A man was found dead after being mauled to death by a bear on Wednesday, while clearing a trail in the Kenai Peninsula of Alaska.

"Based on preliminary samples that were found at the site, we believe this was a brown bear attack," said Cynthia Wardlow from the Alaska Department of Fish and Game (ADFG) to Anchorage Daily News.

The man was on a trail on Chugach National Forest land, off Hope Highway, around a mile from his home. His wife became worried when their dog returned home but the man did not, said Alaska state troopers.

"His wife became concerned when he was overdue, and their dog, which had been with him, returned home alone," said a representative.

Family and friends in the local area found the man's body on the trail, around a 45 minute walk from the man's residence. The area is not vehicle accessible.

Emergency services hiked to the location of the attack and reached it by 10.30pm, but had to leave the scene until the following day due to accessibility issues. "Troopers will be investigating and recovering the victim today," said Cooper Landing Emergency Services on their official Facebook account.

"Please respect this victim and their family and the troopers who are hiking in to this difficult, dangerous and tragic scene."

Brown bear in Alaska
Alaskan brown bear. The creatures can range from 800 to 1,200 lb in size. If you encounter a brown bear, stay calm, stand your ground and don't run. Ronald C. Modra/Getty Images

The ADFG is conducting a full investigation in to what happened, but troopers reiterated in a statement the man had "wounds consistent with a bear attack". To determine the exact species of bear, officials will search for evidence of hair, paw prints and animal excrement at the scene.

"Continue to be bear aware," urged Cooper Landing Emergency Services on Facebook, "bears in the area have been very active in residential areas as well as at the Russian and Kenai River".

Newsweek has contacted Cooper Landing Emergency Services and Alaska Department of Fish and Game for further comment.
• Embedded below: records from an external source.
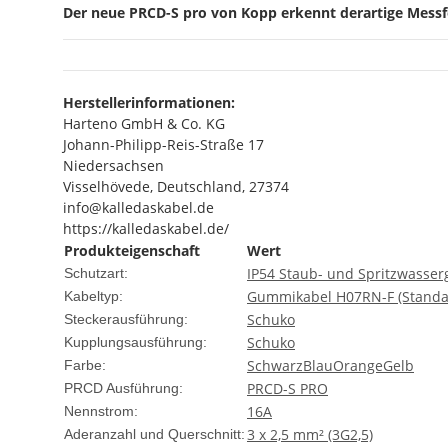
Der neue PRCD-S pro von Kopp erkennt derartige Messfeh
Herstellerinformationen:
Harteno GmbH & Co. KG
Johann-Philipp-Reis-Straße 17
Niedersachsen
Visselhövede, Deutschland, 27374
info@kalledaskabel.de
https://kalledaskabel.de/
Produkteigenschaft
Wert
IP54 Staub- und Spritzwasser
Schutzart:
Gummikabel H07RN-F (Standa
Kabeltyp:
Schuko
Steckerausführung:
Schuko
Kupplungsausführung:
Schwarz
Blau
Orange
Gelb
Farbe:
PRCD-S PRO
PRCD Ausführung:
16A
Nennstrom:
3 x 2,5 mm² (3G2,5)
Aderanzahl und Querschnitt:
On Monday, a Montana man also suffered a brown bear attack near his home. He was charged at, thrown into the air by the bear, and suffered lacerations to his hand, arm back and shoulder. The man survived, but is being treated in hospital for his injuries. The man's wife saved him by turning on the engine of her truck and driving at the bear.

The Montana Fish, Wildlife & Parks (MFWP) biologists and wardens are currently searching for the bear responsible for the attack.

"We continue to search the area for the bear, but the likelihood of finding the bear decreases dramatically everyday after the attack. It's a big area and there are other bears in general vicinity," MFWP representative Greg Lemon told Newsweek.